Health Care on the Brink: Federal Cuts Threaten Safety-Net Hospitals on the South Side | Evening Digest
Chicago’s safety-net hospitals, which provide essential care to patients regardless of their insurance status or ability to pay, are entering a period of profound uncertainty. The passage of the federal “One Big Beautiful Bill” Act (H.R.1) on July 4, 2025, has set the stage for significant changes to the healthcare landscape. According to the Congressional Budget Office, the act is expected to reduce federal Medicaid spending by approximately $1 trillion between 2025, and 2034.
The Impact of Medicaid Policy Shifts
While the most significant federal provisions are slated for implementation in Illinois on January 1, 2027, the potential consequences are already being analysed by healthcare leaders. The state’s Department of Healthcare and Family Services anticipates that federal funding for Medicaid in Illinois could decrease by $26 to $51 billion over the next decade, with as many as half a million recipients potentially losing coverage.
New mandates will introduce stricter work requirements for adults ages 19 through 64 and those with dependents 14 and older, necessitating proof of 80 hours of monthly work, volunteering, or part-time schooling. Medicaid re-eligibility enrollment for ACA expansion adults will shift from an annual requirement to a six-month cycle, while the window for retroactive coverage will be reduced.
Healthcare Deserts and Disparities
The reliance on Medicaid is disproportionately high among Chicago’s safety-net facilities. Data shows that Medicaid inpatient utilization rates reach as high as 84% at La Rabida Children’s Hospital, compared to significantly lower rates at non-safety-net institutions like Northwestern Memorial Hospital. Experts warn that if these hospitals are forced to absorb the financial impact of the new federal cuts, the risk of facility closures grows, which could create “healthcare deserts” in vulnerable communities.
The stakes are particularly high on the South Side, where a 20-year life expectancy gap exists between neighborhoods such as Lincoln Park (84 years) and Englewood (71 years). Beyond medical treatment, many safety-net hospitals provide critical social support, including food pantries, transportation assistance, and literacy programmes—services that are often not reimbursed by Medicaid.
Looking Toward the Future
Practitioners project that the loss of coverage for many residents may lead to a surge in emergency room visits, as individuals seek care through urgent departments when other avenues are closed.
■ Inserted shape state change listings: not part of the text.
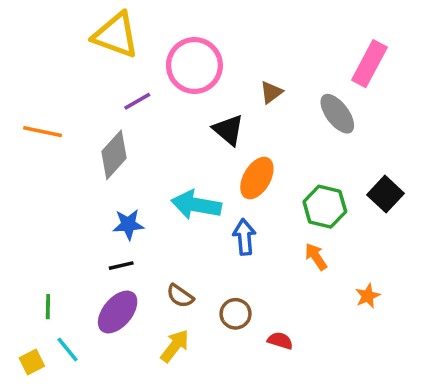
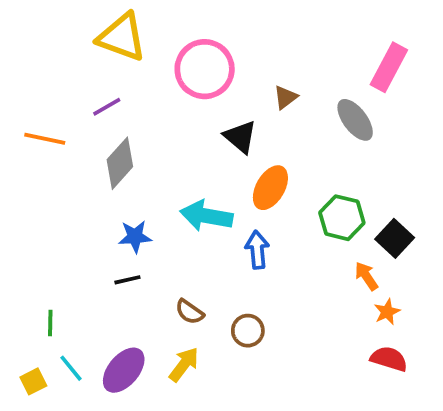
purple line: (137, 101) -> (107, 107), moved
black square: (386, 194) -> (395, 238), moved
orange arrow: (316, 257) -> (366, 276), moved
purple ellipse: (118, 312) -> (124, 370), moved
red semicircle: (280, 341) -> (389, 359), moved, size x1.4

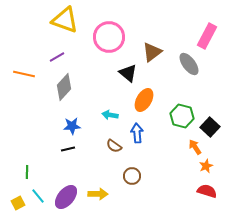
brown triangle: (285, 97) -> (152, 52), size x1.5
cyan arrow: (206, 216) -> (110, 115), size x0.6
brown semicircle: (190, 312) -> (114, 146), moved
yellow arrow: (184, 364) -> (98, 194), turned 54

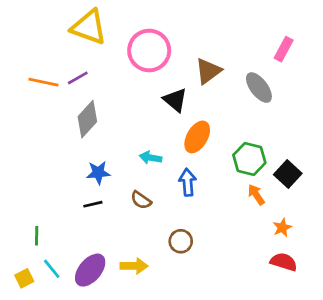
pink rectangle: (207, 36) -> (284, 49), size x0.7
orange line: (24, 74) -> (43, 82), moved
brown semicircle: (114, 146) -> (141, 200), moved
orange arrow: (195, 147) -> (256, 195), moved

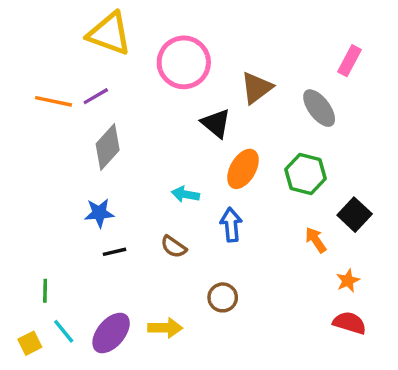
green hexagon: (249, 159) -> (306, 174), moved
blue star: (98, 173) -> (99, 213), moved

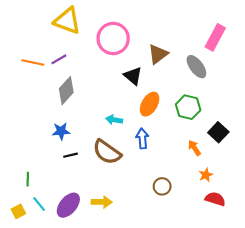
pink rectangle: (350, 61) -> (215, 37), size x1.4
brown semicircle: (174, 247) -> (107, 152), size x1.8
orange star: (348, 281) -> (206, 175), moved
brown circle: (223, 297) -> (162, 186), moved

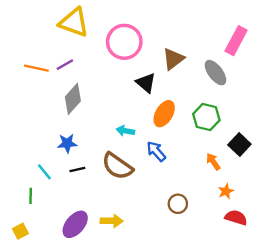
blue arrow: (142, 138) -> (156, 151), turned -36
cyan line: (39, 204) -> (44, 172), moved

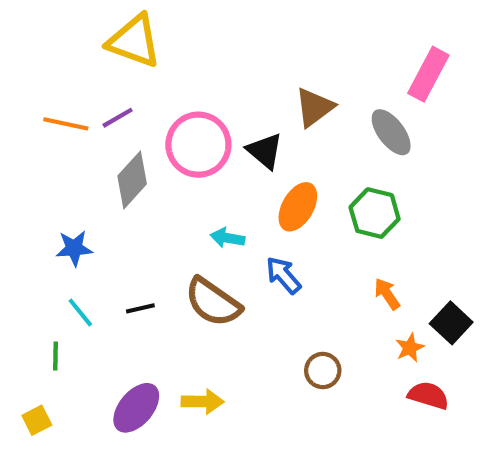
pink circle: (124, 42) -> (198, 145), moved
blue star: (67, 143) -> (74, 248), moved
black square: (239, 144) -> (451, 323), moved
Hospital leadership, including those at Saint Anthony Hospital, are focusing on building stronger advocacy relationships with local, state, and federal officials to navigate the coming fiscal pressures.
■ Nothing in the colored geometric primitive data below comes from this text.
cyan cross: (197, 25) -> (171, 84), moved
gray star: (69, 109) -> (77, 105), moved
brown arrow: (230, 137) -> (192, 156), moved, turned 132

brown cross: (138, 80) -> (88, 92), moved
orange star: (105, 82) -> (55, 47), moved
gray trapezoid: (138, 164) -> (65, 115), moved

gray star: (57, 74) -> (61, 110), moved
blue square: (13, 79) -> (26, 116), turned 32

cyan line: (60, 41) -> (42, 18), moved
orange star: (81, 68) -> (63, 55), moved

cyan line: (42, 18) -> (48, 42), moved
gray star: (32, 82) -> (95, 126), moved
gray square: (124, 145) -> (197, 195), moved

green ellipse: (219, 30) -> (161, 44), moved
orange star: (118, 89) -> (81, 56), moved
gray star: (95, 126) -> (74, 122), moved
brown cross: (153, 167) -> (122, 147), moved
As the 2027 implementation date approaches, organizations like the South Side Healthy Community Organization continue to embed staff within these facilities to maintain access to care. The overarching concern remains that if the financial burden becomes unsustainable, the resulting loss of even one additional facility could be devastating to the already stretched infrastructure of the South Side.
Frequently Asked Questions
What are the new Medicaid work requirements in Illinois?
Starting January 1, 2027, adults ages 19 through 64, as well as adults with dependents 14 and older, must prove they have worked or volunteered 80 hours per month or are enrolled in school part-time to maintain coverage.

Why are safety-net hospitals more vulnerable to these cuts?
These hospitals are inherently reliant on Medicaid funding because they serve a high volume of uninsured or vulnerable patients. Unlike non-safety-net hospitals, they often provide non-reimbursed social services, making them less financially resilient to federal funding reductions.
What is the projected financial impact of H.R.1 on Illinois?
The Illinois Department of Healthcare and Family Services anticipates that federal Medicaid funding for the state could decrease by $26 to $51 billion over the next ten years.
How do you believe your community would be affected if your local healthcare providers were forced to reduce their non-medical support services?